We can use UMAP to cluster unigrams based on their cooccurence statistics, and visually identify semantically sikmilar terms which indicate high or low performance.

In [56]:
html = st.produce_projection_explorer(
    reaction_corpus_unigram,
    category='Hi', 
    not_categories=['Lo'], 
    neutral_categories=['Mid'],
    term_scorer = st.RankDifference(),
    neutral_category_name='Mid',
    width_in_pixels=1000,
    use_full_doc=True,
    projection_model = umap.UMAP(metric='cosine'),
    term_acceptance_re=re.compile(''),
    metadata=get_metadata_from_corpus(reaction_corpus_unigram)
)
file_name = 'reaction_umap_projection.html'
open(file_name, 'wb').write(html.encode('utf-8'))
IFrame(src=file_name, width = 1200, height=700)

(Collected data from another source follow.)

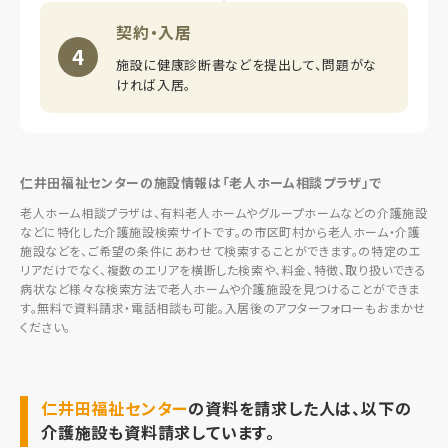
契約・入居
4
施設に健康診断書などを提出して、問題がな
ければ入居。
仁井田福祉センターの施設情報は「老人ホーム相談プラザ」で
老人ホーム相談プラザは、有料老人ホームやグループホームなどの介護施設
などに特化した介護施設検索サイトです。の市区町村から老人ホーム・介護
施設などを、ご希望の条件にあわせて検索することができます。の特定のエ
リアだけでなく、複数のエリアを横断した検索や、料金、特徴、取り扱いできる
病状など様々な検索方法で老人ホームや介護施設を見つけることができま
す。無料で資料請求・電話相談も可能。入居後のアフターフォローもおまかせ
ください。
仁井田福祉センター
の資料を請求した人は、以下の
介護施設も資料請求しています。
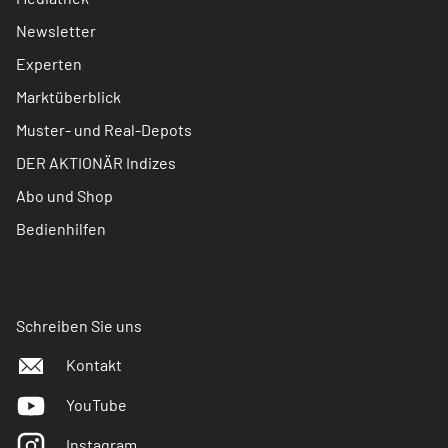
Newsletter
Experten
Marktüberblick
Muster- und Real-Depots
DER AKTIONÄR Indizes
Abo und Shop
Bedienhilfen
Schreiben Sie uns
Kontakt
YouTube
Instagram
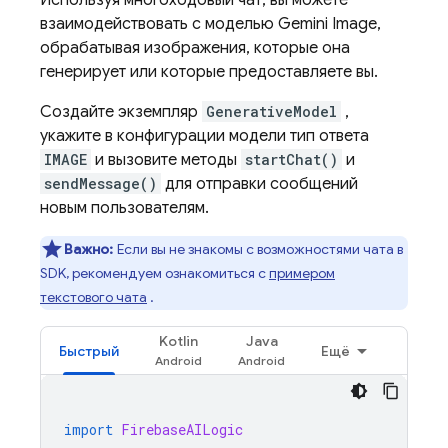
Используя многоходовый чат, вы можете
взаимодействовать с моделью
Gemini
Image,
обрабатывая изображения, которые она
генерирует или которые предоставляете вы.
Создайте экземпляр
GenerativeModel
,
укажите в конфигурации модели тип ответа
IMAGE
и вызовите методы
startChat()
и
sendMessage()
для отправки сообщений
новым пользователям.
Важно:
Если вы не знакомы с возможностями чата в
SDK, рекомендуем ознакомиться с
примером
текстового чата
.
Kotlin
Java
Быстрый
Ещё
import
FirebaseAILogic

We can now look at publication-specific performance, and compare their performances to each other.

In [58]:
df['category'] = df.publication + ' ' + df.reaction_bin
df_four_square = df[df.reaction_bin.isin(['Hi', 'Lo'])]
# Create corpus and filter terms
four_square_corpus = (st.CorpusFromParsedDocuments(df_four_square, category_col = 'category', parsed_col = 'parse')
                      .build()
                      .compact(st.CompactTerms(minimum_term_count=2, slack=6))
                      .compact(st.ClassPercentageCompactor(term_count=2)))

In [61]:
four_square_axes = st.FourSquareAxes(four_square_corpus, 
                                     ['NYTimes Hi'], 
                                     ['NYTimes Lo'], 
                                     ['BuzzFeed Hi'], 
                                     ['BuzzFeed Lo'], 
                                     labels = {'a': 'Appeals to all',
                                               'a_and_not_b': 'NY Times: Hi Engagement',
                                               'b_and_not_a': 'NY Times: Lo Engagement',
                                               'a_and_b': 'BuzzFeed: Hi Engagement',
                                               'not_a_and_not_b': 'BuzzFeed: Lo Engagement',
                                               'not_a': 'Ignored by all',
                                               'b': 'Ignored by elite, appeals to masses',
                                               'not_b': 'Appeals to elite, ignored by masses'})
html = st.produce_four_square_axes_explorer(
    four_square_axes=four_square_axes,
    x_label='NYT: Hi-Lo',
    y_label='Buzz: Hi-Lo',
    use_full_doc=True,
    pmi_threshold_coefficient=0,
    metadata=get_metadata_from_corpus(four_square_corpus),
    censor_points=False)

In [62]:
file_name = 'reaction_axes.html'
open(file_name, 'wb').write(html.encode('utf-8'))
IFrame(src=file_name, width = 1600, height=900)

In [59]:
# View chart with multiple terms visible
# Set up chart structure
four_square = st.FourSquare(
    four_square_corpus,
    category_a_list=['NYTimes Hi'],
    category_b_list=['BuzzFeed Hi'],
    not_category_a_list=['BuzzFeed Lo'],
    not_category_b_list=['NYTimes Lo'],
    scorer=st.RankDifference(),
    labels={'a': 'Highbrow Engagment',
            'b': 'Lowbrow Engagment',
            'not_a_and_not_b': 'Few Facebook Reactions',
            'a_and_b': 'Many Facebook Reactions',
            'a_and_not_b': 'NYTimes',
            'b_and_not_a': 'BuzzFeed',
            'not_a': 'Lowbrow Ignored',
            'not_b': 'Highbrow Ignored'})
html = st.produce_four_square_explorer(four_square=four_square,
                                       x_label='NYTimes-Buzz',
                                       y_label='Hi-Low',
                                       use_full_doc=True,
                                       pmi_threshold_coefficient=0,
                                       metadata=get_metadata_from_corpus(four_square_corpus), 
                                       censor_points=False)
file_name = 'reaction_semiotic_censor.html'
open(file_name, 'wb').write(html.encode('utf-8'))
IFrame(src=file_name, width = 1600, height=900)